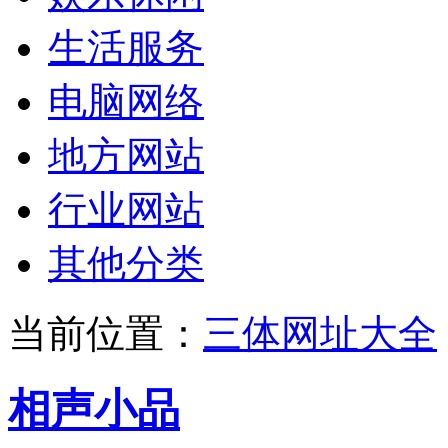
生活服务
电脑网络
地方网站
行业网站
其他分类
当前位置：
三体网址大全
相声小品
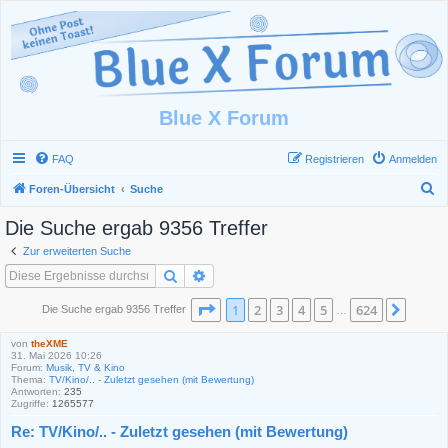
Blue X Forum
FAQ
Registrieren
Anmelden
S
Foren-Übersicht
Suche
u
Die Suche ergab 9356 Treffer
c
Zur erweiterten Suche
h
Suche
Erweiterte Suche
e
Seite
1
von
624
1
2
3
4
5
624
Nächs
Die Suche ergab 9356 Treffer
…
von
theXME
31. Mai 2026 10:26
Forum:
Musik, TV & Kino
Thema:
TV/Kino/.. - Zuletzt gesehen (mit Bewertung)
Antworten:
235
Zugriffe:
1265577
Re: TV/Kino/.. - Zuletzt gesehen (mit Bewertung)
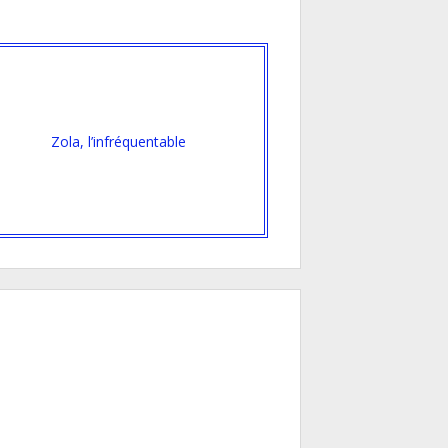
Zola, l’infréquentable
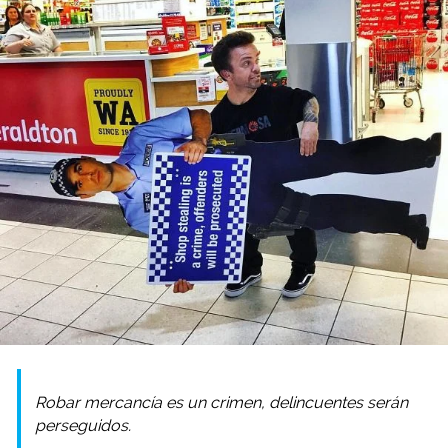
Robar mercancía es un crimen, delincuentes serán
perseguidos.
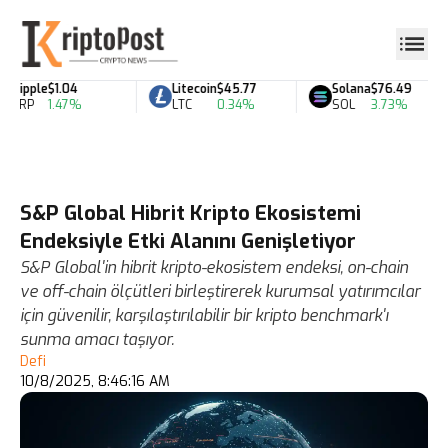
Ripple
$1.04
Litecoin
$45.77
Solana
$76.49
XRP
1.47%
LTC
0.34%
SOL
3.73%
S&P Global Hibrit Kripto Ekosistemi
Endeksiyle Etki Alanını Genişletiyor
S&P Global'in hibrit kripto-ekosistem endeksi, on-chain
ve off-chain ölçütleri birleştirerek kurumsal yatırımcılar
için güvenilir, karşılaştırılabilir bir kripto benchmark'ı
sunma amacı taşıyor.
Defi
10/8/2025, 8:46:16 AM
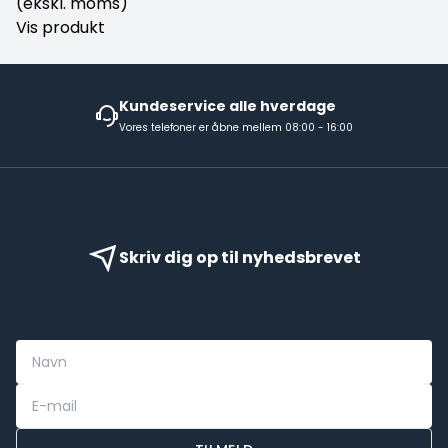
(ekskl. moms)
Vis produkt
Kundeservice alle hverdage
Vores telefoner er åbne mellem 08:00 - 16:00
Skriv dig op til nyhedsbrevet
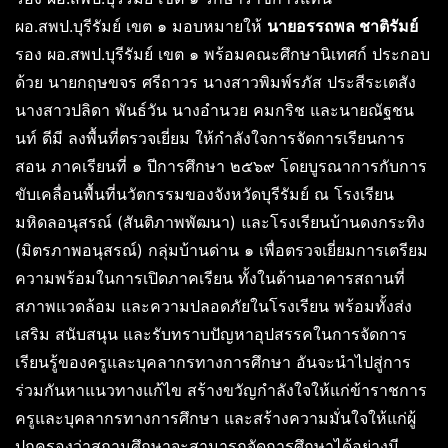
ผอ.สพป.บุรีรัมย์ เขต ๑ มอบหมายให้
นายอรรถพล ชาติรัมย์
รอง ผอ.สพป.บุรีรัมย์ เขต ๑ พร้อมคณะศึกษานิเทศก์ ประกอบ
ด้วย นายกฤษขจร ศรีถาวร นางสาวพิมพ์รภัส ประสีระเตสัง
นางสาวปลิดา พันธ์วัน นางอำนวย คมกริช และนายณัฐชน
นท์ ดีมี ลงพื้นที่ตรวจเยี่ยม ให้กำลังใจการจัดการเรียนการ
สอน ภาคเรียนที่ ๑ ปีการศึกษา ๒๕๖๙ โดยบูรณาการกับการ
ขับเคลื่อนพื้นที่นวัตกรรมของจังหวัดบุรีรัมย์ ณ โรงเรียน
มหิดลอนุสรณ์ (สันติภาพพัฒนา) และโรงเรียนบ้านดงกระทิง
(มิตรภาพอนุสรณ์) กลุ่มบ้านด่าน ๑ เพื่อตรวจเยี่ยมการเตรียม
ความพร้อมในการเปิดภาคเรียน ทั้งในด้านอาคารสถานที่
สภาพแวดล้อม และความปลอดภัยในโรงเรียน พร้อมทั้งส่ง
เสริม สนับสนุน และรับทราบปัญหาอุปสรรคในการจัดการ
เรียนรู้ของครูและบุคลากรทางการศึกษา อันจะนำไปสู่การ
ร่วมกันหาแนวทางแก้ไข สร้างขวัญกำลังใจให้แก่ข้าราชการ
ครูและบุคลากรทางการศึกษา และสร้างความมั่นใจให้แก่ผู้
ปกครองว่าสถานศึกษาจะสามารถจัดการศึกษาได้อย่างมี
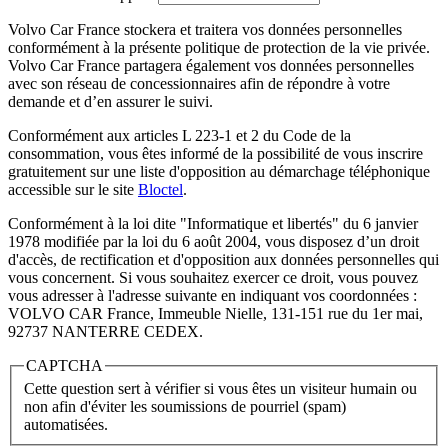
Volvo Car France stockera et traitera vos données personnelles
conformément à la présente politique de protection de la vie privée.
Volvo Car France partagera également vos données personnelles
avec son réseau de concessionnaires afin de répondre à votre
demande et d’en assurer le suivi.
Conformément aux articles L 223-1 et 2 du Code de la
consommation, vous êtes informé de la possibilité de vous inscrire
gratuitement sur une liste d'opposition au démarchage téléphonique
accessible sur le site
Bloctel
.
Conformément à la loi dite "Informatique et libertés" du 6 janvier
1978 modifiée par la loi du 6 août 2004, vous disposez d’un droit
d'accès, de rectification et d'opposition aux données personnelles qui
vous concernent. Si vous souhaitez exercer ce droit, vous pouvez
vous adresser à l'adresse suivante en indiquant vos coordonnées :
VOLVO CAR France, Immeuble Nielle, 131-151 rue du 1er mai,
92737 NANTERRE CEDEX.
CAPTCHA
Cette question sert à vérifier si vous êtes un visiteur humain ou
non afin d'éviter les soumissions de pourriel (spam)
automatisées.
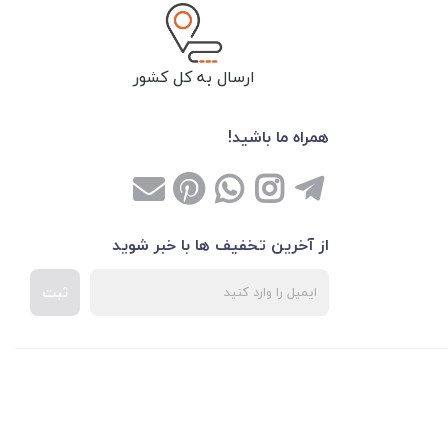
ارسال به کل کشور
همراه ما باشید!
از آخرین تخفیف ها با خبر شوید
ثبت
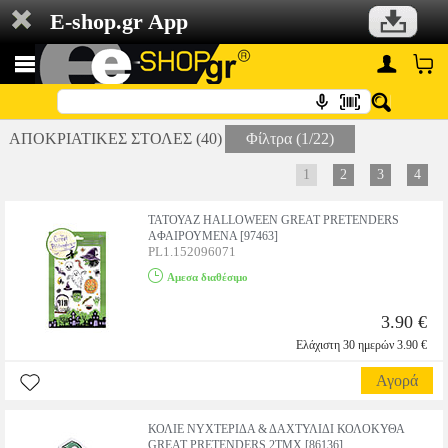
E-shop.gr App
ΑΠΟΚΡΙΑΤΙΚΕΣ ΣΤΟΛΕΣ (40)
Φίλτρα (1/22)
1
2
3
4
ΤΑΤΟΥΑΖ HALLOWEEN GREAT PRETENDERS
ΑΦΑΙΡΟΥΜΕΝΑ [97463]
PL1.152096071
Αμεσα διαθέσιμο
3.90 €
Ελάχιστη 30 ημερών 3.90 €
Αγορά
ΚΟΛΙΕ ΝΥΧΤΕΡΙΔΑ & ΔΑΧΤΥΛΙΔΙ ΚΟΛΟΚΥΘΑ
GREAT PRETENDERS 2ΤΜΧ [86136]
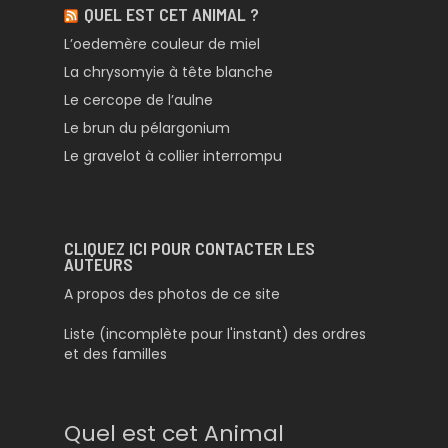
QUEL EST CET ANIMAL ?
L’oedemère couleur de miel
La chrysomyie à tête blanche
Le cercope de l’aulne
Le brun du pélargonium
Le gravelot à collier interrompu
CLIQUEZ ICI POUR CONTACTER LES
AUTEURS
A propos des photos de ce site
Liste (incomplète pour l'instant) des ordres
et des familles
Quel est cet Animal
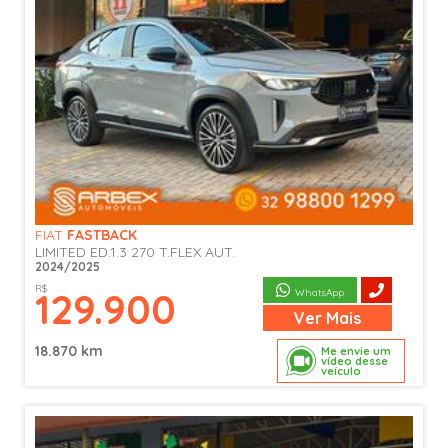
FIAT
FASTBACK
LIMITED ED.1.3 270 T.FLEX AUT.
2024/2025
R$
129.900
WhatsApp
Ver
Mais
18.870 km
Me envie um
vídeo desse
veículo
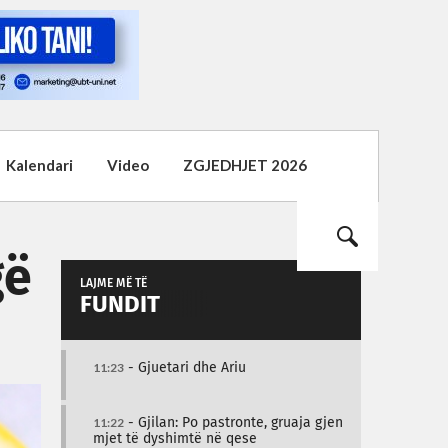
Kalendari
Video
ZGJEDHJET 2026
gë
LAJME MË TË
FUNDIT
11:23
- Gjuetari dhe Ariu
11:22
- Gjilan: Po pastronte, gruaja gjen
mjet të dyshimtë në qese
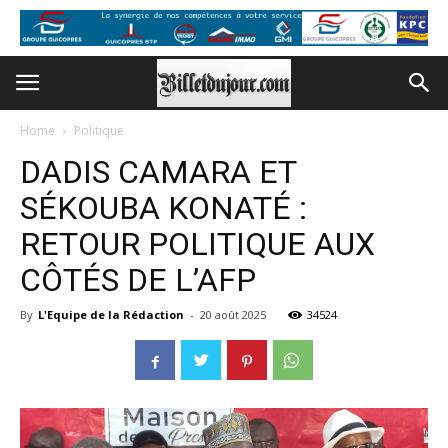
Home
Politique
DADIS CAMARA ET
SÉKOUBA KONATÉ :
RETOUR POLITIQUE AUX
CÔTÉS DE L’AFP
By
L'Equipe de la Rédaction
-
20 août 2025
34524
++++++++++
## Description of the task
Output the whole listing without change. Any picture is to be left out.

## Result
生活服务
电脑网络
地方网站
行业网站
其他分类
当前位置：
三体网址大全
相声小品
Blue X Forum
FAQ
Registrieren
Anmelden
S
Foren-Übersicht
Suche
u
Die Suche ergab 9356 Treffer
c
Zur erweiterten Suche
h
Suche
Erweiterte Suche
e
Seite
1
von
624
1
2
3
4
5
624
Nächs
Die Suche ergab 9356 Treffer
…
von
theXME
31. Mai 2026 10:26
Forum:
Musik, TV & Kino
Thema:
TV/Kino/.. - Zuletzt gesehen (mit Bewertung)
Antworten:
235
Zugriffe:
1265577
Re: TV/Kino/.. - Zuletzt gesehen (mit Bewertung)
Zola, l’infréquentable
Robar mercancía es un crimen, delincuentes serán
perseguidos.
Ripple
$1.04
Litecoin
$45.77
Solana
$76.49
XRP
1.47%
LTC
0.34%
SOL
3.73%
S&P Global Hibrit Kripto Ekosistemi
Endeksiyle Etki Alanını Genişletiyor
S&P Global'in hibrit kripto-ekosistem endeksi, on-chain
ve off-chain ölçütleri birleştirerek kurumsal yatırımcılar
için güvenilir, karşılaştırılabilir bir kripto benchmark'ı
sunma amacı taşıyor.
Defi
10/8/2025, 8:46:16 AM
(ekskl. moms)
Vis produkt
Kundeservice alle hverdage
Vores telefoner er åbne mellem 08:00 - 16:00
Skriv dig op til nyhedsbrevet
ผอ.สพป.บุรีรัมย์ เขต ๑ มอบหมายให้
นายอรรถพล ชาติรัมย์
รอง ผอ.สพป.บุรีรัมย์ เขต ๑ พร้อมคณะศึกษานิเทศก์ ประกอบ
ด้วย นายกฤษขจร ศรีถาวร นางสาวพิมพ์รภัส ประสีระเตสัง
นางสาวปลิดา พันธ์วัน นางอำนวย คมกริช และนายณัฐชน
นท์ ดีมี ลงพื้นที่ตรวจเยี่ยม ให้กำลังใจการจัดการเรียนการ
สอน ภาคเรียนที่ ๑ ปีการศึกษา ๒๕๖๙ โดยบูรณาการกับการ
ขับเคลื่อนพื้นที่นวัตกรรมของจังหวัดบุรีรัมย์ ณ โรงเรียน
มหิดลอนุสรณ์ (สันติภาพพัฒนา) และโรงเรียนบ้านดงกระทิง
(มิตรภาพอนุสรณ์) กลุ่มบ้านด่าน ๑ เพื่อตรวจเยี่ยมการเตรียม
ความพร้อมในการเปิดภาคเรียน ทั้งในด้านอาคารสถานที่
สภาพแวดล้อม และความปลอดภัยในโรงเรียน พร้อมทั้งส่ง
เสริม สนับสนุน และรับทราบปัญหาอุปสรรคในการจัดการ
เรียนรู้ของครูและบุคลากรทางการศึกษา อันจะนำไปสู่การ
ร่วมกันหาแนวทางแก้ไข สร้างขวัญกำลังใจให้แก่ข้าราชการ
ครูและบุคลากรทางการศึกษา และสร้างความมั่นใจให้แก่ผู้
ปกครองว่าสถานศึกษาจะสามารถจัดการศึกษาได้อย่างมี
Volvo Car France stockera et traitera vos données personnelles
conformément à la présente politique de protection de la vie privée.
Volvo Car France partagera également vos données personnelles
avec son réseau de concessionnaires afin de répondre à votre
demande et d’en assurer le suivi.
Conformément aux articles L 223-1 et 2 du Code de la
consommation, vous êtes informé de la possibilité de vous inscrire
gratuitement sur une liste d'opposition au démarchage téléphonique
accessible sur le site
Bloctel
.
Conformément à la loi dite "Informatique et libertés" du 6 janvier
1978 modifiée par la loi du 6 août 2004, vous disposez d’un droit
d'accès, de rectification et d'opposition aux données personnelles qui
vous concernent. Si vous souhaitez exercer ce droit, vous pouvez
vous adresser à l'adresse suivante en indiquant vos coordonnées :
VOLVO CAR France, Immeuble Nielle, 131-151 rue du 1er mai,
92737 NANTERRE CEDEX.
CAPTCHA
Cette question sert à vérifier si vous êtes un visiteur humain ou
non afin d'éviter les soumissions de pourriel (spam)
automatisées.
ارسال به کل کشور
همراه ما باشید!
از آخرین تخفیف ها با خبر شوید
ثبت
E-shop.gr App
ΑΠΟΚΡΙΑΤΙΚΕΣ ΣΤΟΛΕΣ (40)
Φίλτρα (1/22)
1
2
3
4
ΤΑΤΟΥΑΖ HALLOWEEN GREAT PRETENDERS
ΑΦΑΙΡΟΥΜΕΝΑ [97463]
PL1.152096071
Αμεσα διαθέσιμο
3.90 €
Ελάχιστη 30 ημερών 3.90 €
Αγορά
ΚΟΛΙΕ ΝΥΧΤΕΡΙΔΑ & ΔΑΧΤΥΛΙΔΙ ΚΟΛΟΚΥΘΑ
GREAT PRETENDERS 2ΤΜΧ [86136]
QUEL EST CET ANIMAL ?
L’oedemère couleur de miel
La chrysomyie à tête blanche
Le cercope de l’aulne
Le brun du pélargonium
Le gravelot à collier interrompu
CLIQUEZ ICI POUR CONTACTER LES
AUTEURS
A propos des photos de ce site
Liste (incomplète pour l'instant) des ordres
et des familles
Quel est cet Animal
FIAT
FASTBACK
LIMITED ED.1.3 270 T.FLEX AUT.
2024/2025
R$
129.900
WhatsApp
Ver
Mais
18.870 km
Me envie um
vídeo desse
veículo
Kalendari
Video
ZGJEDHJET 2026
gë
LAJME MË TË
FUNDIT
11:23
- Gjuetari dhe Ariu
11:22
- Gjilan: Po pastronte, gruaja gjen
mjet të dyshimtë në qese
Home
Politique
DADIS CAMARA ET
SÉKOUBA KONATÉ :
RETOUR POLITIQUE AUX
CÔTÉS DE L’AFP
By
L'Equipe de la Rédaction
-
20 août 2025
34524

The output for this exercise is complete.